WHAT IS BEING ASKED: Every line containing "Aída" should be copied out. Go through the entries and find them.

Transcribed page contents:
▼▼▼

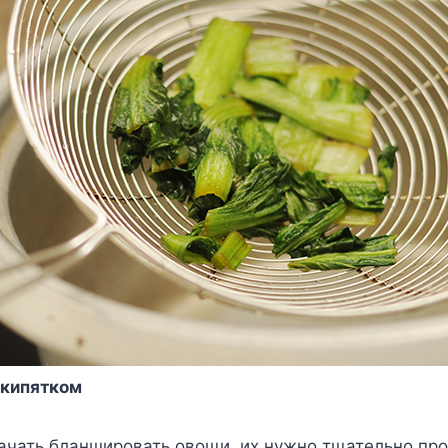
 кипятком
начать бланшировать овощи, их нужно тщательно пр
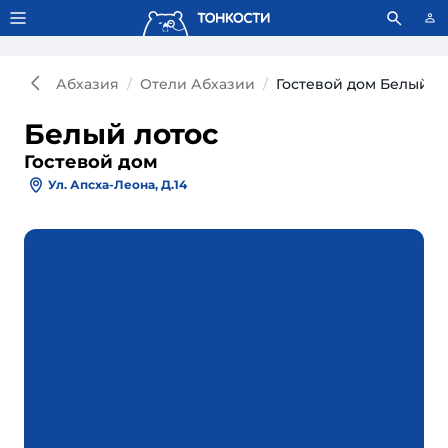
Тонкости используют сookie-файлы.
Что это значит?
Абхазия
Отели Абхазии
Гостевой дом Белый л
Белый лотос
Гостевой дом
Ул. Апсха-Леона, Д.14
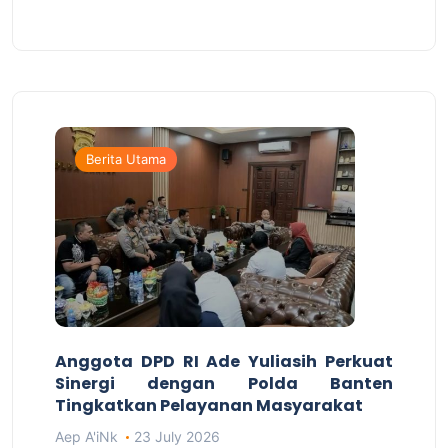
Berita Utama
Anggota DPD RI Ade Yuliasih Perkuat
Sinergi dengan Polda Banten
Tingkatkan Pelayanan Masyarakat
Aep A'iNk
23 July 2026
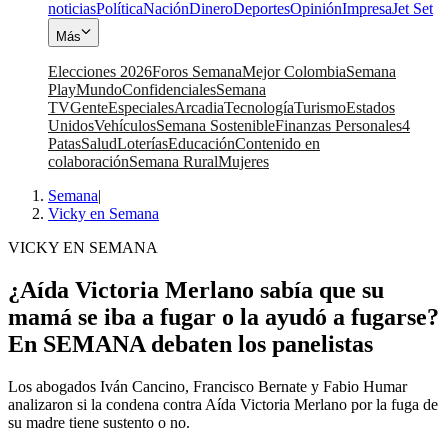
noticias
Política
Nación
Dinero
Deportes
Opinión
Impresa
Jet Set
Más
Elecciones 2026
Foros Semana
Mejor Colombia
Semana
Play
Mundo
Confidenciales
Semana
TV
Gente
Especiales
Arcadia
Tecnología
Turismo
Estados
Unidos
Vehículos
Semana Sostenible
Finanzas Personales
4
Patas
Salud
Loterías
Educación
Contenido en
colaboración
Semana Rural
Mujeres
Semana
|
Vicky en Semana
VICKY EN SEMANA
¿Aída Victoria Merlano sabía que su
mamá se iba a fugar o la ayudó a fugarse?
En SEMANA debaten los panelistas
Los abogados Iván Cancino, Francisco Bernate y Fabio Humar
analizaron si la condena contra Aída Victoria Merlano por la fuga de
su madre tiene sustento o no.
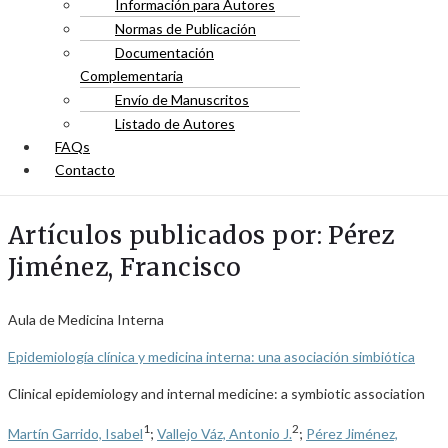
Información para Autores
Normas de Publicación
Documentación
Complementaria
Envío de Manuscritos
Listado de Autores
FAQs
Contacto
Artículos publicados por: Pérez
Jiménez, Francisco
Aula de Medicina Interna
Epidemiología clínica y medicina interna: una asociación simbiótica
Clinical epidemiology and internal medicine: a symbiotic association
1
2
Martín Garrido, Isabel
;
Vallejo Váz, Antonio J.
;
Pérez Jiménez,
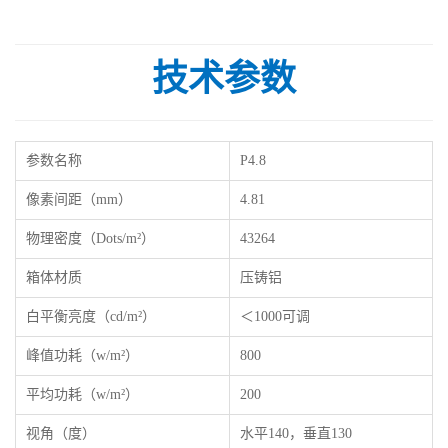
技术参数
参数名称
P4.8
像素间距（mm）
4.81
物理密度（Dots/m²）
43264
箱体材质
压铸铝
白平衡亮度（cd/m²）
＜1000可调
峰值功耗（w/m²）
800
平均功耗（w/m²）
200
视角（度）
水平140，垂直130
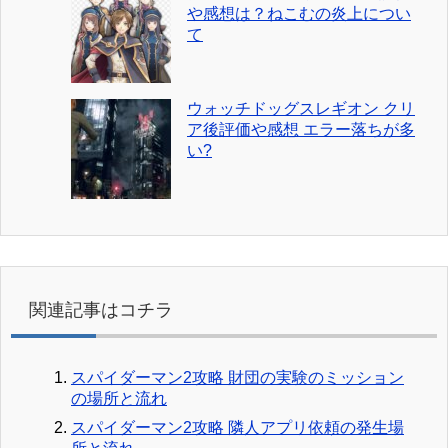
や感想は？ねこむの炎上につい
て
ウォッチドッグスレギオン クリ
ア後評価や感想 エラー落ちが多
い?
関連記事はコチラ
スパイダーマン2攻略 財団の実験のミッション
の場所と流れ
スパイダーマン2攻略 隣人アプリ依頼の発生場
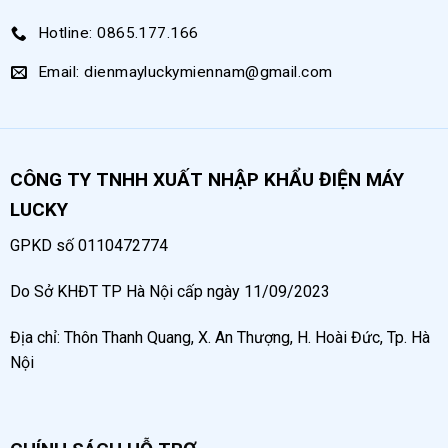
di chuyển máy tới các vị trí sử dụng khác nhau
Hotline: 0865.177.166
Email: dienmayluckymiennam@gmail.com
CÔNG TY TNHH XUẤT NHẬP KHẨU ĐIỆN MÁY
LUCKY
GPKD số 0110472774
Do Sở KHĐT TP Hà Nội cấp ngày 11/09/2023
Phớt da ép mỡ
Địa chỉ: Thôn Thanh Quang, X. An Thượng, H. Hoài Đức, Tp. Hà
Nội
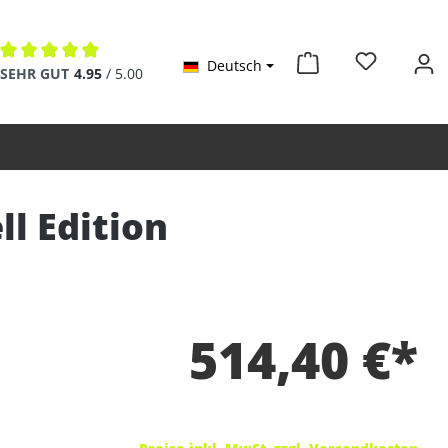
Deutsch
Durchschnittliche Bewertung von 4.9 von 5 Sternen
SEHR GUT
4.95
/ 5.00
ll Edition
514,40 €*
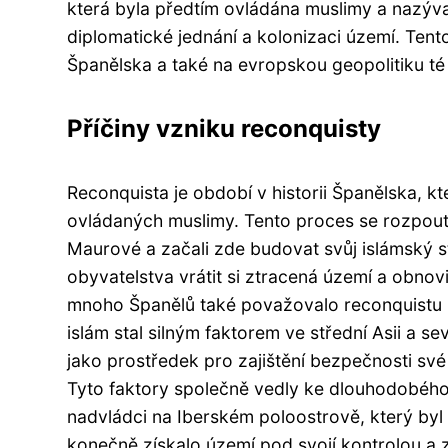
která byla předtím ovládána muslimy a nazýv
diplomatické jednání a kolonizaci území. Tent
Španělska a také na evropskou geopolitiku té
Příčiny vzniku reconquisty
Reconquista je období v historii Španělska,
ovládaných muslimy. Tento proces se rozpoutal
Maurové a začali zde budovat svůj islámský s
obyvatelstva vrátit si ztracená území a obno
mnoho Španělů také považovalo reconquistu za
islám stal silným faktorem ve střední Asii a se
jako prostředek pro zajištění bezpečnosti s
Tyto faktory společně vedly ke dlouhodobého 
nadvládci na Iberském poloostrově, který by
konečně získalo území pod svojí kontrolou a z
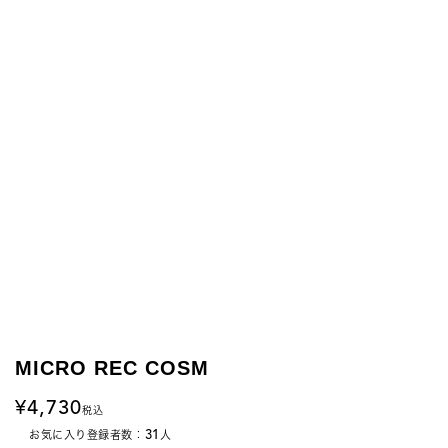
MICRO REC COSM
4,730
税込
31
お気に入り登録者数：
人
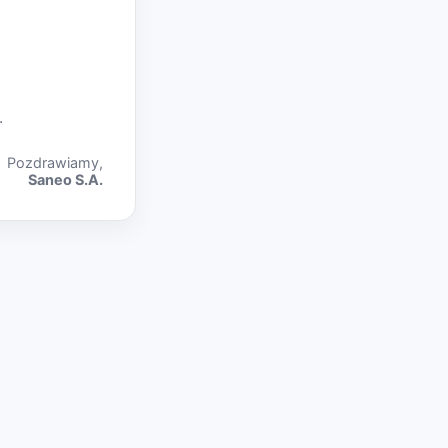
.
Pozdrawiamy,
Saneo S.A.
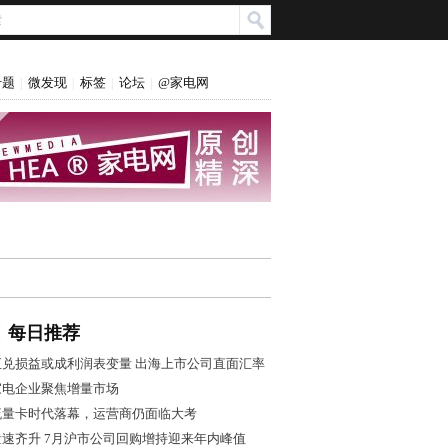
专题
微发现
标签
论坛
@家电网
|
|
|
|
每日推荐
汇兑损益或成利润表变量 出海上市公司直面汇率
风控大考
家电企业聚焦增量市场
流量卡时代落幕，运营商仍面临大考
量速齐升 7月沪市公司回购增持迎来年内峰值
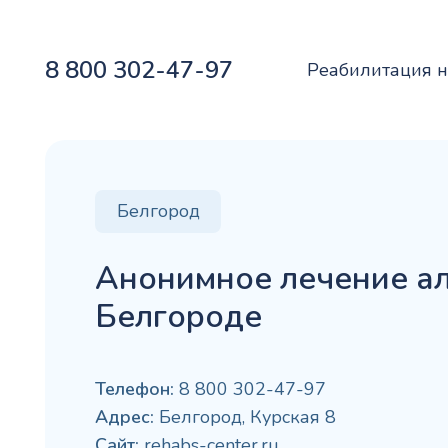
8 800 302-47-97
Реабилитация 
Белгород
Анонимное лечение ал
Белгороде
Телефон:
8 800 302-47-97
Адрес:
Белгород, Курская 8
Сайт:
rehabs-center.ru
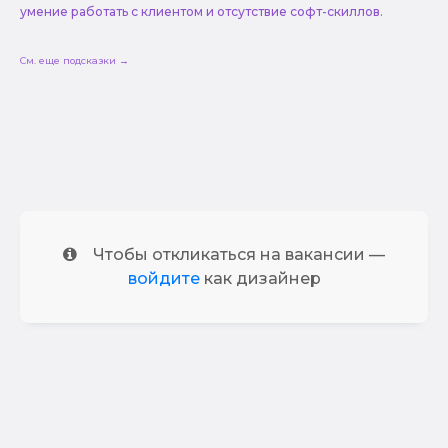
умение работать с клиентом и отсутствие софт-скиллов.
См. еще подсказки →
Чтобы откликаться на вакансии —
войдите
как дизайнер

▲▲▲

ANSWER TO THIS EXERCISE:
¿Aída Victoria Merlano sabía que su
analizaron si la condena contra Aída Victoria Merlano por la fuga de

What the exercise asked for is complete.